### [PROBLEM REQUIREMENTS]
Nothing is needed except the lines below that run from the one with "подобно златото, са" through the one with "Като с Махалото", repeated exactly.
================
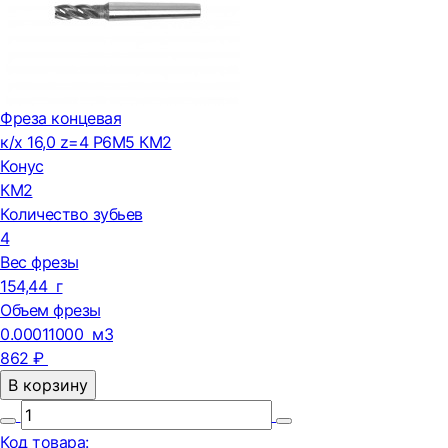
Фреза концевая
к/х 16,0 z=4 Р6М5 КМ2
Конус
КМ2
Количество зубьев
4
Вес фрезы
154,44 г
Объем фрезы
0.00011000 м3
862 ₽
В корзину
Код товара:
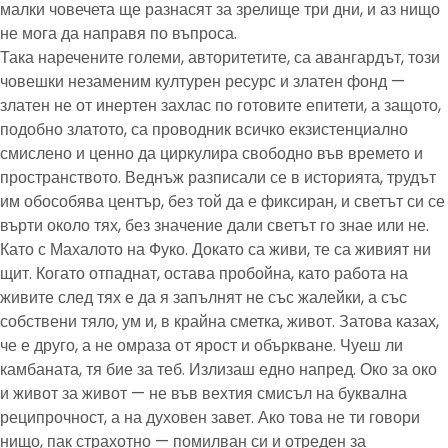
малки човечета ще разнасят за зрелище три дни, и аз нищо
не мога да направя по въпроса.
Така наречените големи, авторитетите, са авангардът, този
човешки незаменим културен ресурс и златен фонд —
златен не от инертен захлас по готовите епитети, а защото,
подобно златото, са проводник всичко екзистенциално
смислено и ценно да циркулира свободно във времето и
пространството. Веднъж разписали се в историята, трудът
им обособява център, без той да е фиксиран, и светът си се
върти около тях, без значение дали светът го знае или не.
Като с Махалото на Фуко. Докато са живи, те са живият ни
щит. Когато отпаднат, остава пробойна, като работа на
живите след тях е да я запълнят не със жалейки, а със
собствени тяло, ум и, в крайна сметка, живот. Затова казах,
че е друго, а не омраза от ярост и объркване. Чуеш ли
камбаната, тя бие за теб. Излизаш едно напред. Око за око
и живот за живот — не във вехтия смисъл на буквална
реципрочност, а на духовен завет. Ако това не ти говори
нищо, пак страхотно — помилван си и отреден за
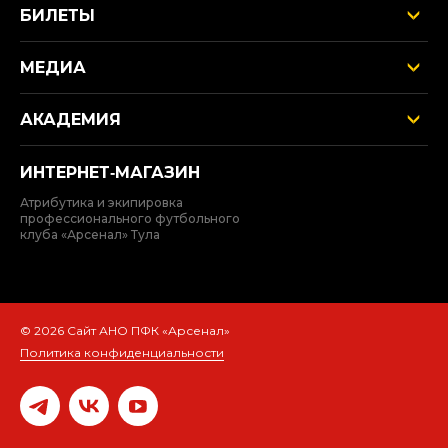
БИЛЕТЫ
МЕДИА
АКАДЕМИЯ
ИНТЕРНЕТ‑МАГАЗИН
Атрибутика и экипировка
профессионального футбольного
клуба «Арсенал» Тула
© 2026 Сайт АНО ПФК «Арсенал»
Политика конфиденциальности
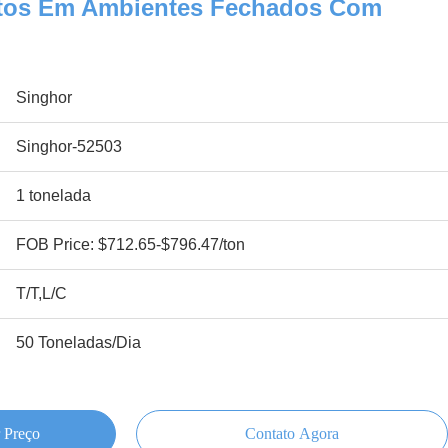
atos Em Ambientes Fechados Com
Singhor
Singhor-52503
1 tonelada
FOB Price: $712.65-$796.47/ton
T/T,L/C
50 Toneladas/Dia
 Preço
Contato Agora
================
### [EXERCISE OUTPUT]
подобно златото, са проводник всичко екзистенциално
смислено и ценно да циркулира свободно във времето и
пространството. Веднъж разписали се в историята, трудът
им обособява център, без той да е фиксиран, и светът си се
върти около тях, без значение дали светът го знае или не.
Като с Махалото на Фуко. Докато са живи, те са живият ни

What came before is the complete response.